Freisetzung veränderter Pflanzen: Gentechsoja auf EU-Feldern

Monsanto will jetzt seine herbizidresistente Gentechsoja auch in der EU anbauen lassen. Die Europäische Lebensmittelbehörde hat schon ihr Okay gegeben.

In der EU angekommen: Bayerische Sojapflanze, vielleicht bald gentechnisch verändert. Bild: dpa

BERLIN taz | Die Europäische Lebensmittelbehörde EFSA hat sich jetzt erstmals für den Anbau von gentechnisch verändertem Soja in der EU ausgesprochen.

Die vom US-Konzern Monsanto entwickelte Gentechsorte MON 04032-6, die gegen das Pflanzengift Roundup resistent gemacht worden ist, darf zwar schon seit mehreren Jahren in die EU eingeführt und zu Tierfutter und Lebensmittel verarbeitet werden, ihr Anbau in der EU ist jedoch verboten. Das könnte sich demnächst ändern, sollten die EU-Mitgliedstaaten oder die Kommission der Empfehlung der EFSA folgen.

Harsche Kritik kommt von den Freisetzungsgegnern. Die Zulassung wäre „rechtswidrig“, sagt etwa Christoph Then von der Organisation Testbiotech, der früher für Greenpeace tätig war. Bei der Risikoabschätzung seien die in den Pflanzen verbleibenden Rückstände des Spritzmittels nicht berücksichtigt worden. „Auch ein Monitoring gesundheitlicher Auswirkungen dieser Rückstände ist nicht vorgesehen, obwohl dies in der EU vorgeschrieben ist“, so Then.

Problem Risikobewertung

Der Experte hält die derzeitig bestehende Risikobewertung für Gentech-Pflanzen für ein grundlegendes Problem und verweist auf Rechtsprofessor Ludwig Krämer von der Juristenvereinigung Client Earth. Dieser fordere in einem von Testbiotech in Auftrag gegebenen Rechtsgutachten eine Neuordnung.

Kramer, der bis 2004 als Beamter für die EU-Kommission im Bereich Umwelt arbeitete, führt dort mehrere Punkte an, was an der derzeitigen Zulassungspraxis in Brüssel gegen EU-Recht verstoße: So schreibe die EU zwingend vor, dass die möglichen gesundheitlichen Auswirkungen von Gentech-Pflanzen nach der Marktzulassung in einem Monitoring beobachtet werden müssten. Solange dieses fehle, dürften die Pflanzen weder zum Anbau noch zum Import zugelassen werden.
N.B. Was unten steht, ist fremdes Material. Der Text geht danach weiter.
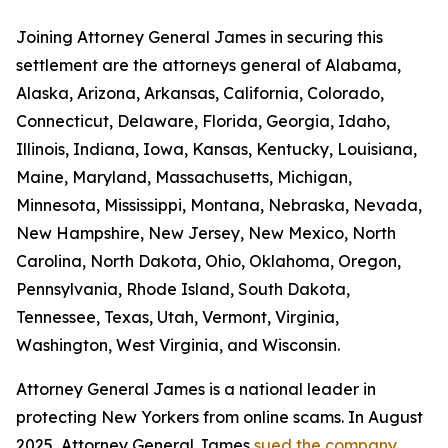
Joining Attorney General James in securing this
settlement are the attorneys general of Alabama,
Alaska, Arizona, Arkansas, California, Colorado,
Connecticut, Delaware, Florida, Georgia, Idaho,
Illinois, Indiana, Iowa, Kansas, Kentucky, Louisiana,
Maine, Maryland, Massachusetts, Michigan,
Minnesota, Mississippi, Montana, Nebraska, Nevada,
New Hampshire, New Jersey, New Mexico, North
Carolina, North Dakota, Ohio, Oklahoma, Oregon,
Pennsylvania, Rhode Island, South Dakota,
Tennessee, Texas, Utah, Vermont, Virginia,
Washington, West Virginia, and Wisconsin.
Attorney General James is a national leader in
protecting New Yorkers from online scams. In August
2025, Attorney General James
sued the company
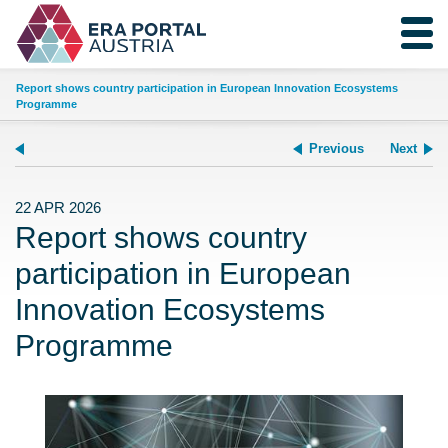
Report shows country participation in European Innovation Ecosystems
Programme
Previous
Next
22 APR 2026
Report shows country
participation in European
Innovation Ecosystems
Programme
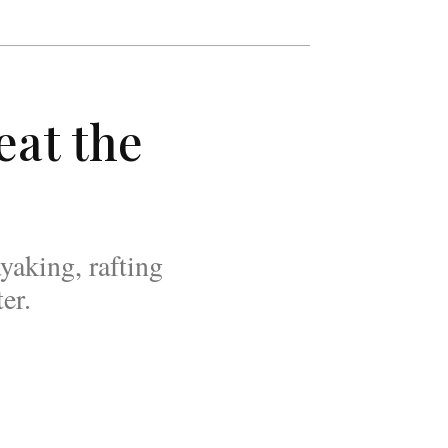
eat the
yaking, rafting
er.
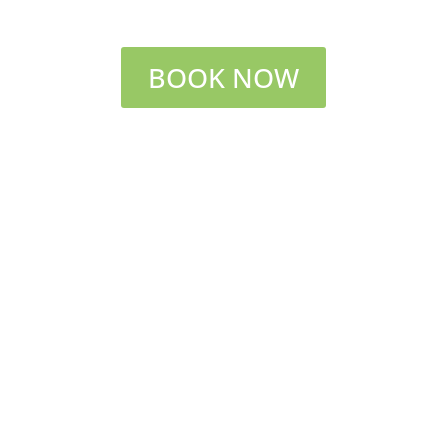
BOOK NOW
Short stroll down Wild Rose Path to sandy
beach and ocean breezes in PEI National Park
Amenities include:
Sleeps 8 maximum
Bedroom 1:
Loft with queen bed, ensuite
full bath
Bedroom 2:
Double bed, balcony
Bedroom 3:
Queen bed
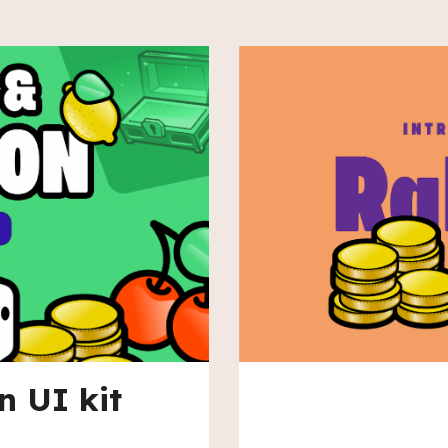
n UI kit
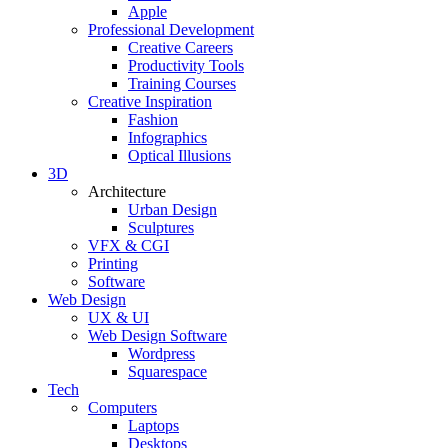
Apple
Professional Development
Creative Careers
Productivity Tools
Training Courses
Creative Inspiration
Fashion
Infographics
Optical Illusions
3D
Architecture
Urban Design
Sculptures
VFX & CGI
Printing
Software
Web Design
UX & UI
Web Design Software
Wordpress
Squarespace
Tech
Computers
Laptops
Desktops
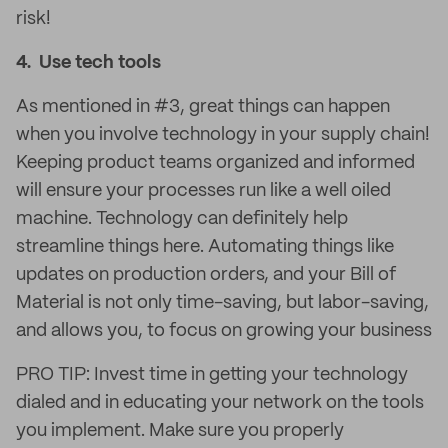
risk!
4. Use tech tools
As mentioned in #3, great things can happen
when you involve technology in your supply chain!
Keeping product teams organized and informed
will ensure your processes run like a well oiled
machine. Technology can definitely help
streamline things here. Automating things like
updates on production orders, and your Bill of
Material is not only time-saving, but labor-saving,
and allows you, to focus on growing your business
PRO TIP: Invest time in getting your technology
dialed and in educating your network on the tools
you implement. Make sure you properly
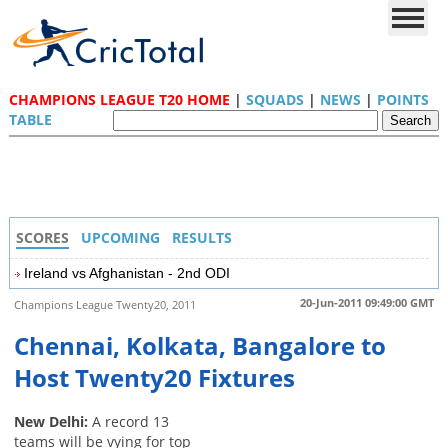
CHAMPIONS LEAGUE T20 HOME
|
SQUADS
|
NEWS
|
POINTS
TABLE
SCORES
UPCOMING
RESULTS
Ireland vs Afghanistan - 2nd ODI
20-Jun-2011 09:49:00 GMT
Champions League Twenty20, 2011
Chennai, Kolkata, Bangalore to
Host Twenty20 Fixtures
New Delhi:
A record 13
teams will be vying for top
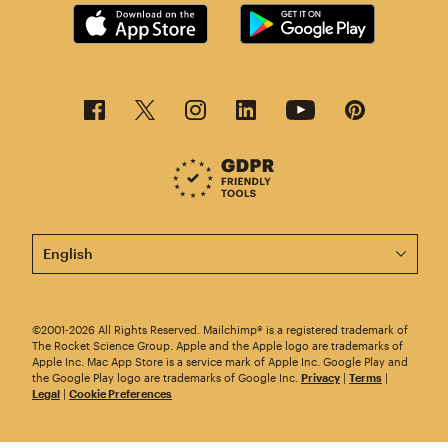
This page is now available in other languages.
©2001-2026 All Rights Reserved. Mailchimp® is a registered trademark of
The Rocket Science Group. Apple and the Apple logo are trademarks of
Apple Inc. Mac App Store is a service mark of Apple Inc. Google Play and
the Google Play logo are trademarks of Google Inc.
Privacy
|
Terms
|
Legal
|
Cookie Preferences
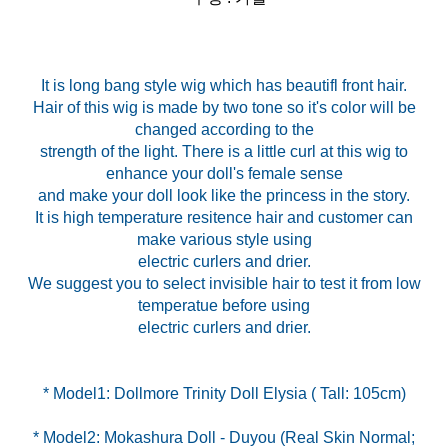
It is long bang style wig which has beautifl front hair.
Hair of this wig is made by two tone so it's color will be
changed according to the
strength of the light. There is a little curl at this wig to
enhance your doll's female sense
and make your doll look like the princess in the story.
It is high temperature resitence hair and customer can
make various style using
electric curlers and drier.
We suggest you to select invisible hair to test it from low
temperatue before using
electric curlers and drier.
* Model2: Mokashura Doll - Duyou (Real Skin Normal;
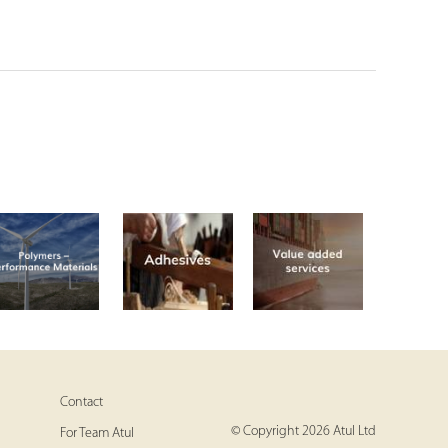
Contact
© Copyright 2026 Atul Ltd
For Team Atul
Zudem müsse sichergestellt sein, dass auch die „kumulativen Effekte durch Rückstände von Herbiziden berücksichtigt“ würden, heißt es in dem Gutachten. Wissenschaftler warnten aber schon seit Langem vor den gesundheitlichen Schäden durch Spritzmittel, die immer häufiger bei Gentech-Pflanzen eingesetzt werden, sagt Then.

Vor allem das Monsanto-Herbizid Roundup mit dem Wirkstoff Glyphosat wird weltweit zunehmend versprüht. Eine Vielzahl von Nutzpflanzensorten ist gegen dieses Unkrautbekämpfungsmittel im Genlabor widerstandsfähig gemacht worden. Mais, Raps, Soja, Zuckerrüben und Baumwolle sind nur einige davon.

Super-Unkräuter aus dem Freilandlabor

Selbst wenn auf dem betreffenden Acker ein Fruchtwechsel erfolgen sollte, ist damit nicht ausgeschlossen, dass in Folge mehrmals hintereinander das giftige Roundup versprüht wird. Anreicherungseffekte und auch die dadurch sehr lange Einwirkzeit müssten daher in den Genehmigungsverfahren berücksichtigt werden.

In der EFSA-Stellungnahme heißt es nun stattdessen: Es sei unwahrscheinlich, dass von der Gentech-Soja im Vergleich zu konventioneller Soja zusätzliche Umweltgefahren ausgehen. Dabei ist dem EFSA-Papier zu entnehmen, dass die „kumulativen Effekte“ durchaus diskutiert wurden – nur ohne Konsequenzen. Vor allem aus den USA kam wiederholt die Meldung, dass Wildkräuter durch die ständige Roundup-Berieselung gegen das Gift widerstandsfähig geworden sind. Diese „Super-Unkräuter“ dann vom Acker fernzuhalten könnte schwierig werden.

Erwartet wird jetzt, dass – wie bei anderen Gentech-Entscheidungen in den letzten Jahren auch – die Mitgliedstaaten sich nicht einigen können. Dann darf wieder die pro Gentechnik eingestellte EU-Kommission allein entscheiden.